DeepMind's Haiku is the older alternative; in maintenance, with internal teams migrating to Flax NNX.
Tunix — post-training
Google's JAX-native library for LLM post-training (SFT, RLHF, DPO, GRPO). Released 2024; actively developed. The TPU answer to TRL and OpenRLHF in the GPU world.
Reference: Barham, Dean, Ghemawat et al., "Pathways: Asynchronous Distributed Dataflow for ML", MLSys 2022, arXiv:2203.12533.
Authors include Jeff Dean and Sanjay Ghemawat — the architects of Google search itself.
One Python client → thousands of TPU workers across multiple pods.
Trained PaLM 540B on 6,144 TPU v4 chips across multiple pods.
Now exposed externally as Pathways on Cloud.
Multislice
Cloud TPU feature, announced August 2023.
Lets a single training job span multiple TPU slices over Jupiter DCN.
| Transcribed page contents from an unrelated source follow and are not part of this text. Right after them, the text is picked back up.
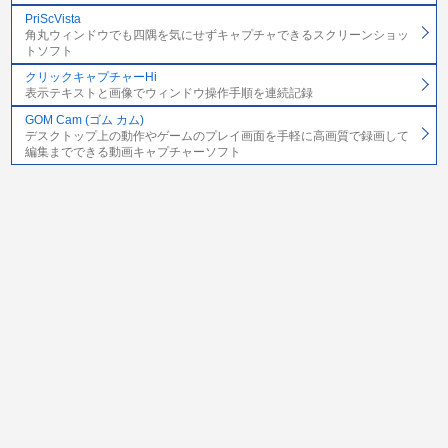
PriScVista
角丸ウィンドウでも四隅を気にせずキャプチャできるスクリーンショッ
トソフト
クリックキャプチャーHi
表示テキストと画像でウィンドウ操作手順を連続記録
GOM Cam (ゴム カム)
デスクトップ上の動作やゲームのプレイ画面を手軽に高画質で録画して
編集までできる動画キャプチャーソフト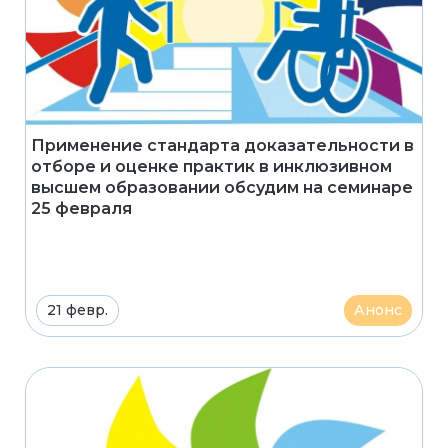
Применение стандарта доказательности в
отборе и оценке практик в инклюзивном
высшем образовании обсудим на семинаре
25 февраля
21 февр.
Анонс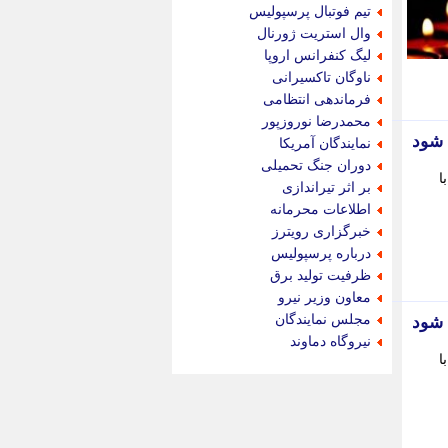
جام جم
تیم فوتبال پرسپولیس
جدید پرس
وال استریت ژورنال
جماران
لیگ کنفرانس اروپا
جوان ایرانی
ناوگان تاکسیرانی
جهان مانا
فرماندهی انتظامی
جهان نگر
محمدرضا نوروزپور
جهان نیوز
 شود
نمایندگان آمریکا
چطور
دوران جنگ تحمیلی
ا
چمپیونات
بر اثر تیراندازی
چمدون
اطلاعات محرمانه
چه خبر
خبرگزاری رویترز
حادثه 24
درباره پرسپولیس
حرف تو
ظرفیت تولید برق
حوادث پلاس
معاون وزیر نیرو
حوزه نیوز
مجلس نمایندگان
 شود
خبر آنلاین
نیروگاه دماوند
خبر جنوب
ا
خبر سیاسی
خبر گردون
خبر ورزشی
خبرجو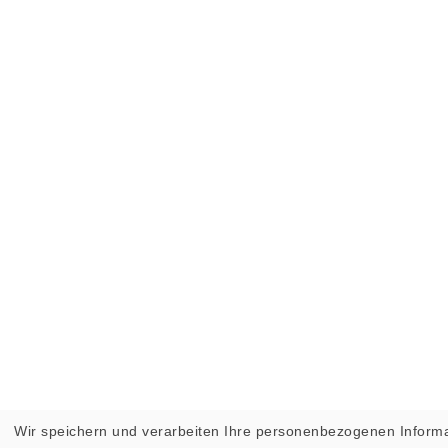
Wir speichern und verarbeiten Ihre personenbezogenen Informa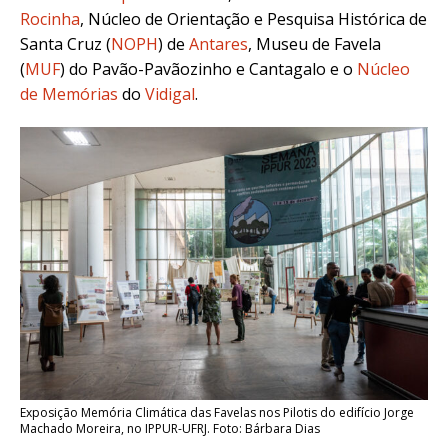
Rocinha
, Núcleo de Orientação e Pesquisa Histórica de
Santa Cruz (
NOPH
) de
Antares
, Museu de Favela
(
MUF
) do Pavão-Pavãozinho e Cantagalo e o
Núcleo
de Memórias
do
Vidigal
.
Exposição Memória Climática das Favelas nos Pilotis do edifício Jorge
Machado Moreira, no IPPUR-UFRJ. Foto: Bárbara Dias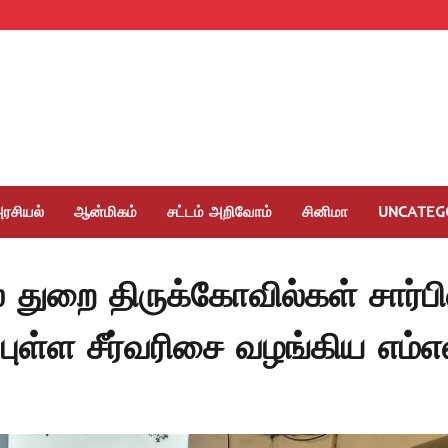
ரசியல்
ஆன்மிகம்
சட்டம் அறிவோம்
சினிமா
UNCATEG
ை துறை திருக்கோவில்கள் சார்பி
ுள்ள சீர்வரிசை வழங்கிய எம்எ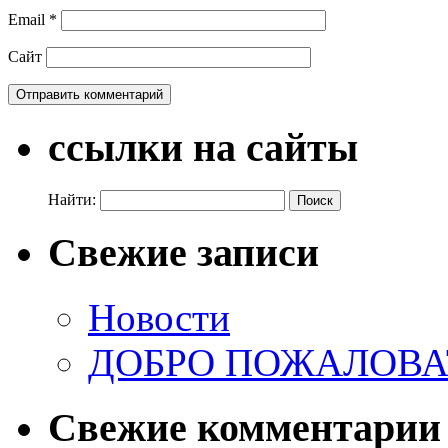
Email
*
Сайт
ссылки на сайты
Найти:
Свежие записи
Новости
ДОБРО ПОЖАЛОВАТ
Свежие комментарии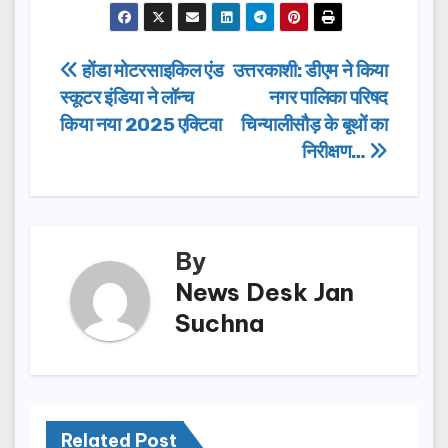
c
st
ail
ar
e
o
e
Post
होंडा मोटरसाइकिल एंड
उत्तरकाशी: डीएम ने किया
b
d
स्कूटर इंडिया ने लॉन्च
नगर पालिका परिषद
navigation
o
o
किया नया 2025 एक्टिवा
चिन्यालीसौड़ के बूथों का
o
n
निरीक्षण…
k
By
News Desk Jan
Suchna
Related Post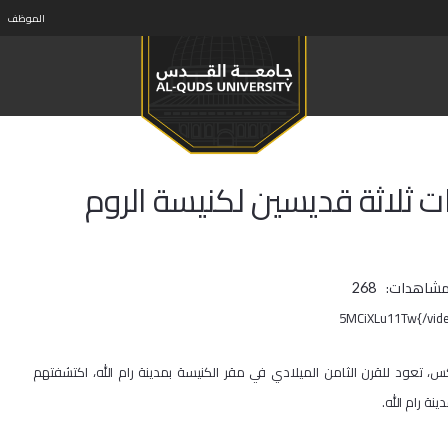
الموظف
ات ثلاثة قديسين لكنيسة الروم
مشاهدات:
268
، تعود للقرن الثامن الميلادي في مقر الكنيسة بمدينة رام الله، اكتشفتهم
ة رام الله.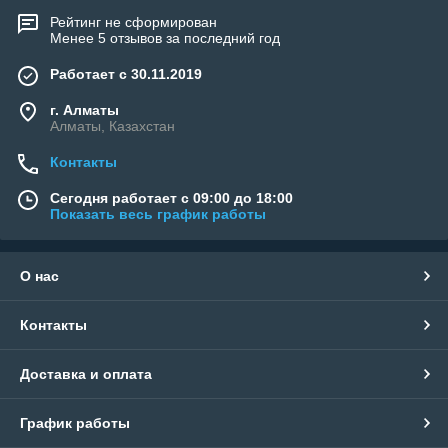
Рейтинг не сформирован
Менее 5 отзывов за последний год
Работает с 30.11.2019
г. Алматы
Алматы, Казахстан
Контакты
Сегодня работает с 09:00 до 18:00
Показать весь график работы
О нас
Контакты
Доставка и оплата
График работы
Inside each slice: high-bandwidth ICI.
Between slices: Jupiter DCN at microsecond latency.
Required for any training that exceeds one pod's chip count.
Available on v4, v5e, v5p, Trillium, Ironwood.
Cloud TPU provisioning APIs
Cloud TPU VM: SSH-able host attached to TPU chips. The modern API (replaced "TPU Node").
Queued Resources: async request for a slice shape; queue waits until capacity is free.
GKE TPU node pools: TPUs as Kubernetes resources, with multi-host slice support since GKE 1.27.2-gke.1500.
Pathways on Cloud: for jobs that exceed one slice or need async resharding.
12
Cheat Sheet
XLA (Feb 2017): Google's ML compiler. Turns ML programs into TPU/GPU/CPU code via two IRs — StableHLO (portable) and HLO (target-independent middle-end).
HLO ops: ~100, statically-shaped immutable tensors. Operator fusion + layout assignment do most of the perf work.